Today's terrorists recruit using social media, communicate with encrypted messaging and, apparently, move money with bitcoin
It is a very 21st century activity. Today’s terrorists recruit via social media, they communicate by encrypted messaging and, at least according to one ethical hacker group, they move money using cryptocurrency.
IS and BTC
Ghost Security Group claims to have identified bitcoin addresses used by IS, stating that they have traced around $3 million in BTC.
Such news should be taken with a pinch of salt until confirmed, because this kind of thing makes for great headlines. As, for example, does the idea that IS use WhatsApp and games consoles like the PS4 for communication, because they both offer end-to-end encryption and are extremely difficult to trace. (It turns out that IS prefer other secure communication tools, and that PS4 doesn’t offer end-to-end encryption.)
All the same, given that IS is quite happy to use cutting-edge tech for their communications and recruiting, it wouldn’t be at all surprising if they also used bitcoin to move money around.
Naturally this prompts a discussion about government clampdowns on end-to-end encryption and borderless currencies, which naturally miss the point. We are talking software here. It’s not a question - has never been a question - about whether such systems should be shut down. It’s about whether they can be. And that is a different matter.

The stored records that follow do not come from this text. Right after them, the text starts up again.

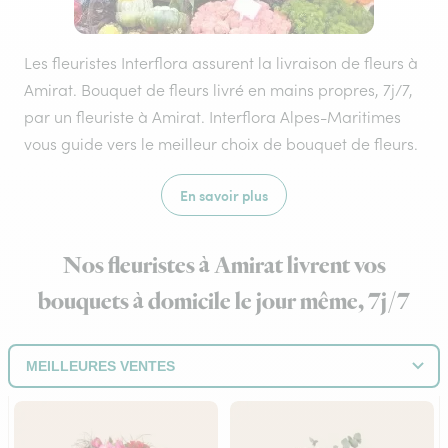
Les fleuristes Interflora assurent la livraison de fleurs à
Amirat. Bouquet de fleurs livré en mains propres, 7j/7,
par un fleuriste à Amirat. Interflora Alpes-Maritimes
vous guide vers le meilleur choix de bouquet de fleurs.
En savoir plus
Nos fleuristes à Amirat livrent vos
bouquets à domicile le jour même, 7j/7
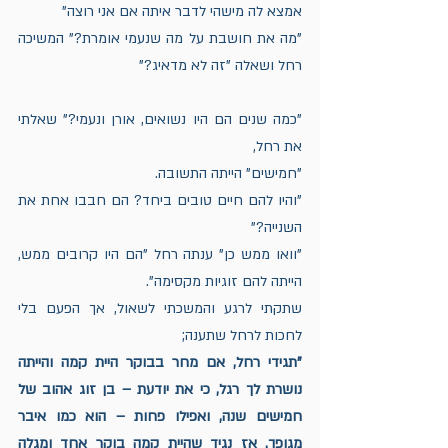
אמצא לה מישהי לדבר איתה אם אני רוצה"
"מה את חושבת על מה שנעמי אומרת?" המשיכה 
רחל ושאלה "זה לא מדאיג?"
"כמה שנים הם היו נשואים, אורן ונעמי?" שאלתי 
את רחל,
"חמישים" הייתה התשובה.
"והיו להם חיים טובים ביחד? הם חבבו אחת את 
השנייה?" 
"וואו ממש כן" ענתה רחל "הם היו קרובים ממש, 
הייתה להם זוגיות מקסימה".
שתקתי לרגע והמשכתי לשאול, אך הפעם בלי 
לחכות לרחל שתענה;
"תגידי רחל, אם מחר בבוקר היית קמה והייתה 
נושרת לך רגל, כי את יודעת – בן זוג אהוב של 
חמישים שנה, ואפילו פחות – הוא כמו איבר 
מגופך. אז נגיד שהיית קמה בוקר אחד ומגלה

As the Cypherpunks’ Manifesto reads, ‘We know that software can't be destroyed and that a widely dispersed system can't be shut down.’ That was written over 20 years ago, just as the rising web threatened the privacy of those who would use it - in other words, practically everyone. Whether or not you think privacy is such an important right that it should be granted to everyone - even if that makes it harder to track terrorists - is neither here nor there. It is too late. The software, the algorithms, the protocols exist. Information cannot be erased; knowledge cannot be unlearned.
We’re moving towards a model of communicating and sharing that no longer has to involve third parties as arbiters and gatekeepers. That carries dangers and well as advantages. Unfortunately, there are no silver bullets.